Dendermonde

Contre un des murs du Potemkine, à l'une des tables du fond, une Chimay bleue posée devant lui, l'air sombre et concentré, il a le nez plongé dans un magazine de sport et la tête prisonnière de ses deux grosses mains.
« Salut biloute ! »
Il sursaute.
« Ha, putain, tu m'as fait peur ! Ça va toi ? »

Vinge a l'air beaucoup plus sérieux et stable que d'habitude. Mais il n'a pas changé, m'explique-t-il. C'est simplement un comportement qu'il s'est imposé : « Je ne fais plus n'importe quoi. Je n'ai pas envie de devenir un clochard buvant des Cara Pils du matin au soir ! » Et puis, il habite dans une petite ville de province désormais, en compagnie d'une femme qui place de sérieuses barrières à ses beuveries et qui fixe des horaires assez stricts : deux soirées par semaine en dehors de la maison, retour à dix heures et demie maximum, etc.
« Tu l'as rencontrée où, ta compagne ?
— À un guichet de banque !
— À un guichet de banque ?
— Ouais, ouais, à un guichet de banque.
— Elle était dans la file ou au guichet ?
— Dans la file. Je faisais le mariole, elle s'est énervée, alors je lui ai proposé d'aller boire un verre. Tu vois ? Faut jamais désespérer dans la vie ! »

Il s'est acheté, sur un coup de tête, un tout petit terrain sur lequel il cultivera des patates et plantera des arbres fruitiers (framboisiers, noisetiers...). « Je fume et je bois toujours un peu trop, même si je me mets des limites. Ce matin, j'ai dû courir pour avoir mon train. J'ai cru que j'allais crever ! Deux heures qu'il m'a fallu pour m'en remettre... Au boulot, je soufflais encore ! Alors je me suis acheté un terrain pour jardiner et me remettre en forme, et pour me calmer aussi, ouais... Je pourrai toujours le revendre, de toute façon ! »
À la Porteuse d'Eau. Il me parle de personnes qu'il ne connaît pas, qu'il n'a même jamais vues mais dont il note les comportements sur Facebook... « Je ne suis pas si bourrin que ça, tu sais, me déclare-t-il. Je suis plus malin que j'en ai l'air ! J'observe ! Et puis, je note tout ! Je tiens des fiches ! »

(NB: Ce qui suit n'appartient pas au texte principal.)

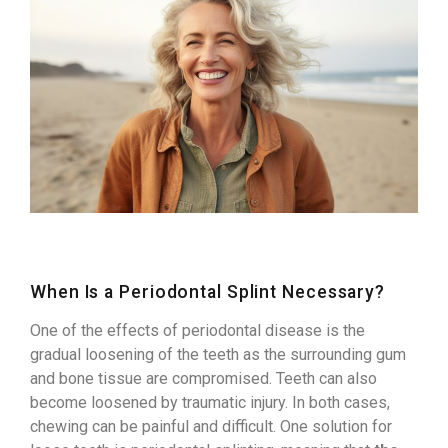
When Is a Periodontal Splint Necessary?
One of the effects of periodontal disease is the
gradual loosening of the teeth as the surrounding gum
and bone tissue are compromised. Teeth can also
become loosened by traumatic injury. In both cases,
chewing can be painful and difficult. One solution for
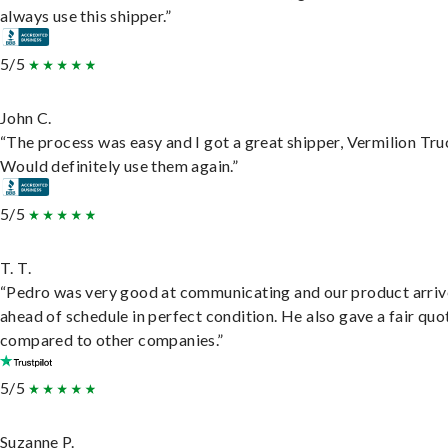
always use this shipper.”
5/5
John C.
“The process was easy and I got a great shipper, Vermilion Tru
Would definitely use them again.”
5/5
T. T.
“Pedro was very good at communicating and our product arri
ahead of schedule in perfect condition. He also gave a fair quo
compared to other companies.”
5/5
Suzanne P.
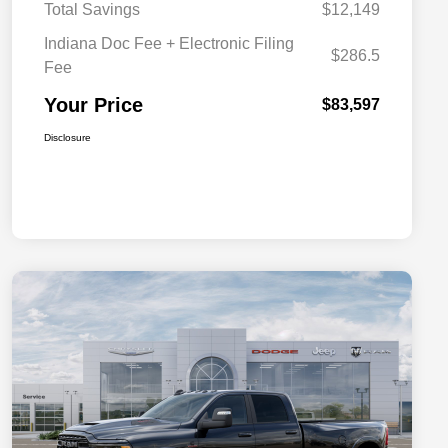
Total Savings
$12,149
Indiana Doc Fee + Electronic Filing
$286.5
Fee
Your Price
$83,597
Disclosure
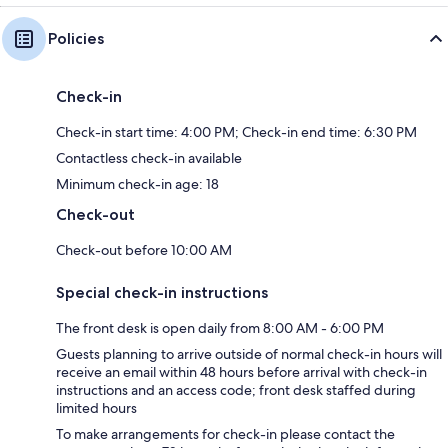
Policies
Check-in
Check-in start time: 4:00 PM; Check-in end time: 6:30 PM
Contactless check-in available
Minimum check-in age: 18
Check-out
Check-out before 10:00 AM
Special check-in instructions
The front desk is open daily from 8:00 AM - 6:00 PM
Guests planning to arrive outside of normal check-in hours will
receive an email within 48 hours before arrival with check-in
instructions and an access code; front desk staffed during
limited hours
To make arrangements for check-in please contact the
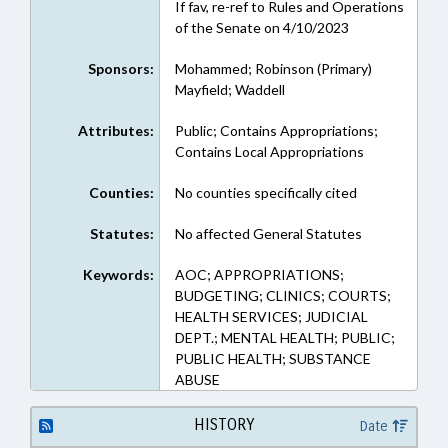
If fav, re-ref to Rules and Operations
of the Senate on 4/10/2023
Sponsors:
Mohammed; Robinson (Primary)
Mayfield; Waddell
Attributes:
Public; Contains Appropriations;
Contains Local Appropriations
Counties:
No counties specifically cited
Statutes:
No affected General Statutes
Keywords:
AOC; APPROPRIATIONS;
BUDGETING; CLINICS; COURTS;
HEALTH SERVICES; JUDICIAL
DEPT.; MENTAL HEALTH; PUBLIC;
PUBLIC HEALTH; SUBSTANCE
ABUSE
HISTORY
Date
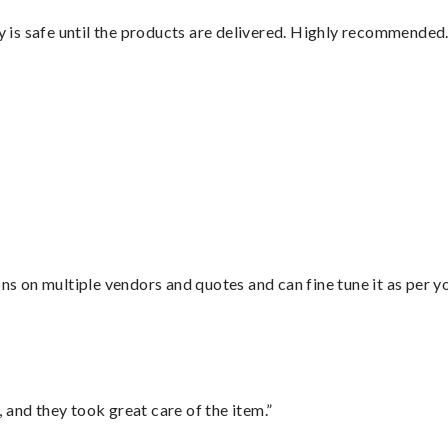
is safe until the products are delivered. Highly recommended.
ons on multiple vendors and quotes and can fine tune it as per 
 and they took great care of the item.”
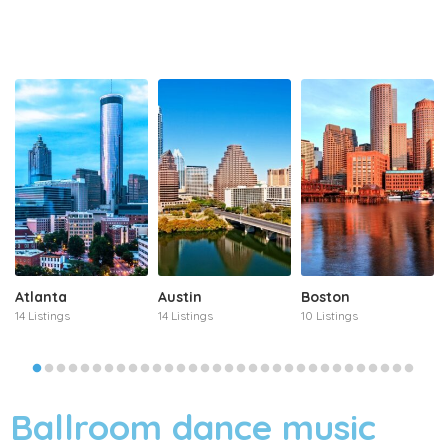
Atlanta
Austin
Boston
14 Listings
14 Listings
10 Listings
Ballroom dance music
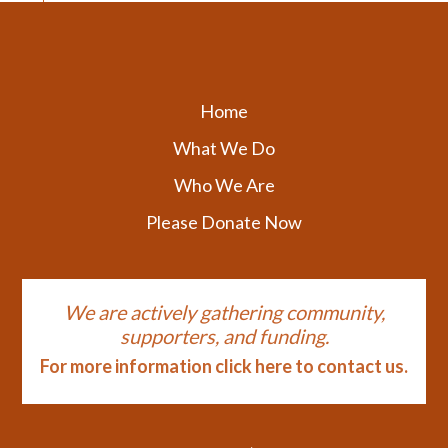
Home
What We Do
Who We Are
Please Donate Now
We are actively gathering community,
supporters, and funding.
For more information click here to contact us.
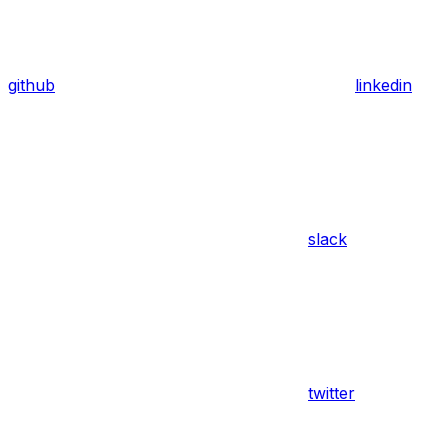
github
linkedin
slack
twitter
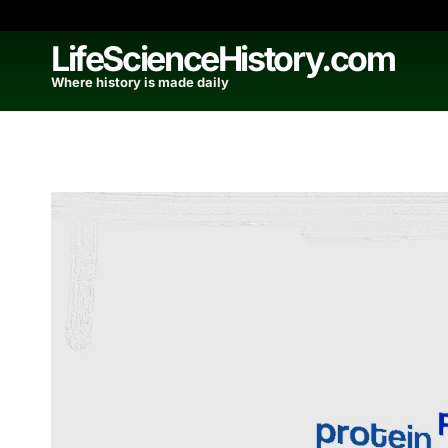
Skip
to
LifeScienceHistory.com
content
Where history is made daily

Dans le cerveau de Vinge subsistent, très bien conservés, les vestiges d'une droite belgicaine d'un autre temps : un libéralisme à l'ancienne auquel il n'a jamais cru bon d'ajouter le préfixe « néo ». Vinge est un nostalgique de la Belgique unitaire, de la Banque de Bruxelles et de la figure de l'honnête petit épargnant qui prend part à l'économie nationale. L'avenir, il le voit constellé de coopératives : il me tend son magazine et me fait lire un article consacré à des supporters qui ont sauvé leur club de football de la faillite en réunissant lentement la somme nécessaire à sa préservation. « Moi, je crois à ce système ! J'aime un projet ? Je le soutiens financièrement, ouais, ouais ! C'est comme ça qu'on devrait faire pour ArcelorMittal ! Que ceux qui veulent que la sidérurgie wallonne survive payent pour sa sauvegarde ! Tu ne crois pas ? C'est vrai, non ? J'ai tort ? »

Je le raccompagne jusqu'à la gare. Pas de train en vue avant quarante minutes. « Merde, je me suis gouré. Elle ne va pas apprécier ! » D'ailleurs, alors que nous buvons un dernier verre (une pils) au très triste Café de la Gare (où est diffusé le match Milan-Barcelone, qu'un contrôleur de train solitaire regarde attentivement sans dire un mot), « elle » lui envoie un message de remontrance : « Je ne vais pas t'attendre pendant des heures comme une débile à la gare ! » Il me raconte ce grand moment de solitude où, revenant d'une soirée, il s'était endormi dans le train, avait loupé son arrêt et s'était réveillé environ cinq heures plus tard, à Dendermonde, alors qu'une équipe de la SNCB débarquait dans la rame pour la nettoyer. Elle n'était pas contente, paraît-il. Depuis lors, il se tient à carreau.